After the pro-Trump hack-and-leak operations and disinformation campaigns that roiled the 2016 US election, the country braced for a second round of no-holds-barred foreign interference last year. But US intelligence agencies have now confirmed that didn’t entirely come to pass. The 2020 election was hit with similar meddling, trolling, and disinformation operations as 2016—but not the outright attempts at hacking election infrastructure or political campaigns themselves.
On Tuesday, the Office of the Director of National Intelligence released an declassified report that outlines findings from US intelligence agencies including the CIA, NSA, FBI, and DHS on the overall picture of election interference by foreign actors in 2020. Those agencies agree that while more foreign powers than ever before attempted to influence the outcome of the election—using everything from disinformation to voter intimidation emails to social media campaigns—none actually seems to have used hackers to attempt to disrupt the election or access election infrastructure as they did in 2016.
“In 2020, the IC tracked a broader array of foreign actors taking steps to influence US elections than in past election cycles,” the report reads, naming Russia, Iran, Cuba, Venezuela, and even Lebanon’s Hizbollah Islamic extremist group as different actors that sought to influence the election’s outcome. Russia in particular sought to support Trump’s bid for reelection with everything from troll farm social media postings to active smear operations that provided information directly to “Trump administration-linked persons.” Iran, meanwhile, worked against Trump’s reelection with social media campaigns and even fake, threatening emails designed to frame the Trump-supporting white nationalist group the Proud Boys—while not directly supporting Biden or any of Trump’s other political opponents.
But the report adds that the intelligence agencies “have no indications that any foreign actor attempted to interfere in the 2020 US elections by altering any technical aspect of the voting process, including voter registration, ballot casting, vote tabulation, or reporting results.”
More remarkable, perhaps, given the operation by Russia’s GRU military intelligence agency in 2016 to hack into the Democratic National Committee and the Clinton campaign and publicly leak their emails, the report contains no mention of any such hack-and-leak operation, or any other disruptive hacking tactics targeting election organizations, politicians, or their campaigns. Instead, state-sponsored hacker intrusions appear to have been limited largely to more traditional espionage. That signifies a retreat from the most aggressive election-hacking tactics Russia demonstrated four years earlier, when it also broke into multiple states’ board of election voter rolls.

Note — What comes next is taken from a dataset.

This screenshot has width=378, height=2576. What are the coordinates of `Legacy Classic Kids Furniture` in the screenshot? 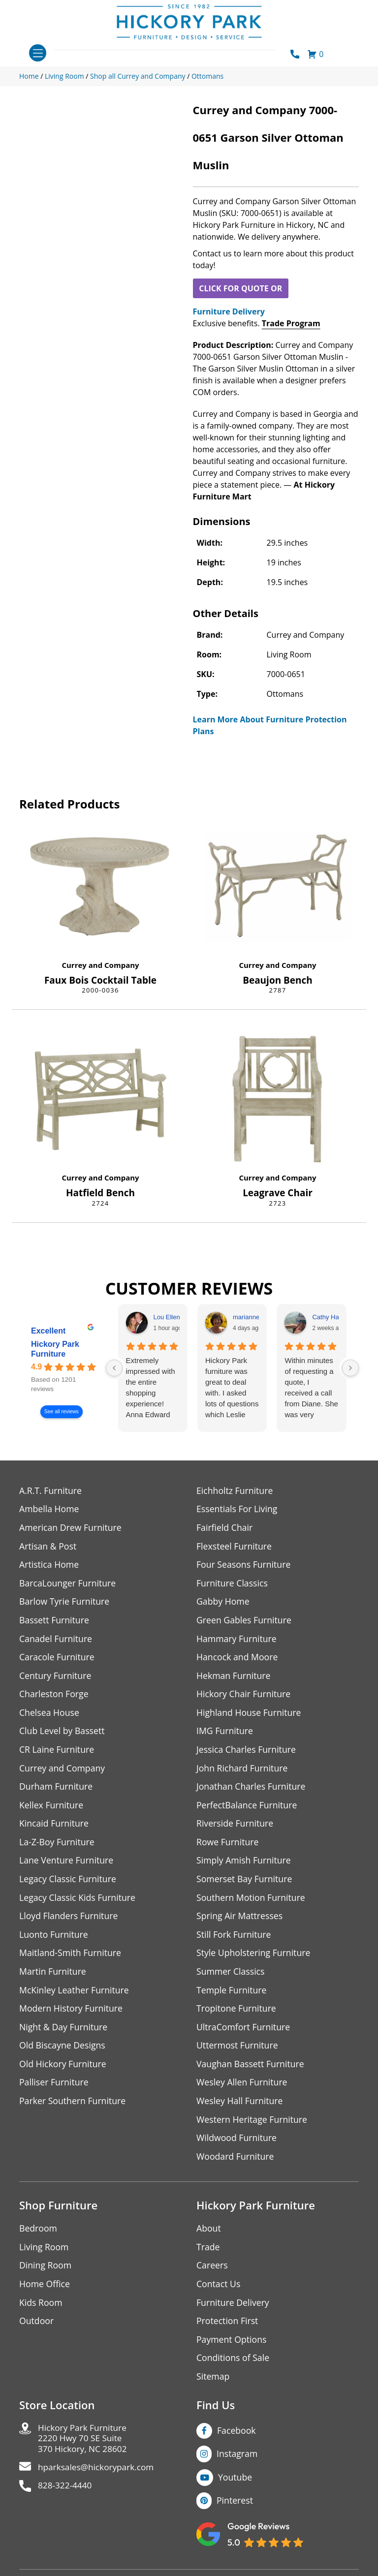 It's located at (78, 1902).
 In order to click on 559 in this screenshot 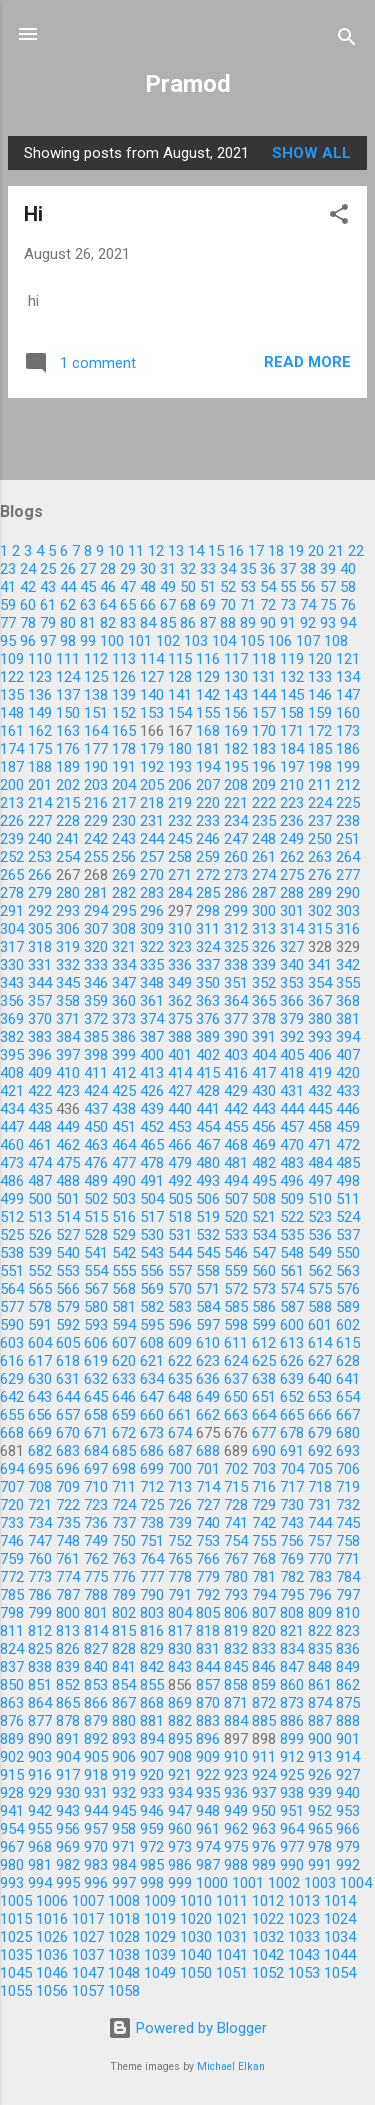 , I will do `click(236, 1271)`.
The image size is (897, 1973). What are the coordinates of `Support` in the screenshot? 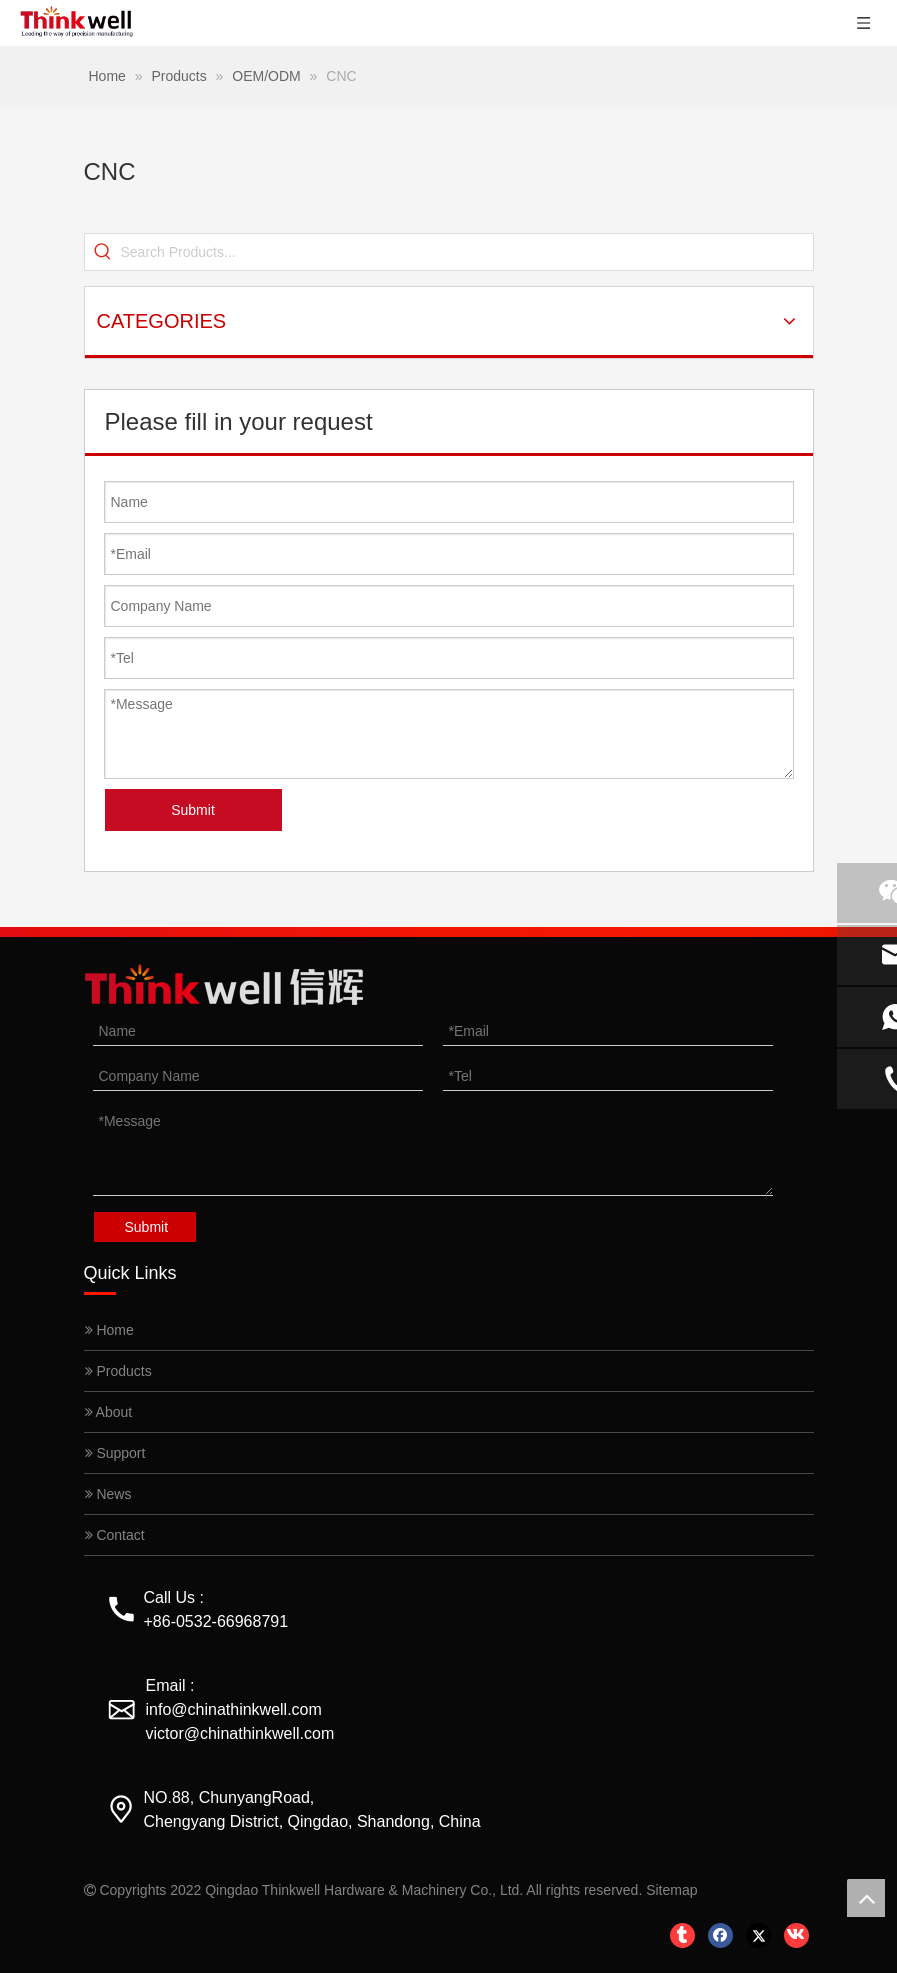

That shift away from hacking was likely driven by both higher costs and smaller gains associated with election-targeted hacking operations in 2020 compared to 2016, argues Clint Watts, an influence-operation-focused distinguished research fellow at the Foreign Policy Research Institute. He points to the Obama’s high-profile steps to punish Russia’s election-related hacking in 2016, just before leaving office, which included expelling diplomats, seizing Russian-owned properties in the US, and sanctions against Russian officials.
With the polls leaning towards the Democratic ticket through much of 2020, the Kremlin and other foreign governments may have feared that a victorious Biden would implement a similarly punishing foreign policy. “Foreign adversaries knew if they messed around with the vote or a campaign, there would be a response,” Watts says. “If you’re a foreign country, you saw how charged the US got in 2016. If Biden won, as president, he’d probably do something. That changes your calculus.”
At the same time, Trump’s rhetoric about Biden and others generated enough “noise,” Watts says, that any hacked and leaked data would have been drowned out anyway. “Trump advances so many lies already, so much disinformation, so many claims that it’s very difficult to shift things such that Biden would have to respond to it,” Watts says. “What can you say that would be more insinuating or more derogatory than what’s already out there?”
The ODNI report does confirm earlier findings by the cybersecurity firm Area1 that the GRU attempted to hack into Burisma—the Ukrainian gas company where Joe Biden’s son Hunter served on the board—likely in search of evidence of corruption. (Unlike Area1, the ODNI report stops short of confirming that those intrusions were successful.) But Watts notes that the Kremlin may have considered Burisma fair game given that the company, unlike the GRU’s hack-and-leak targets in 2016, was outside of the US. “They were signaling: We’re not going to hack something in the United States,” Watts says. “We’re going where we can hack and it’s difficult for the Americans to have a clear response because they don’t defend a Ukrainian company.”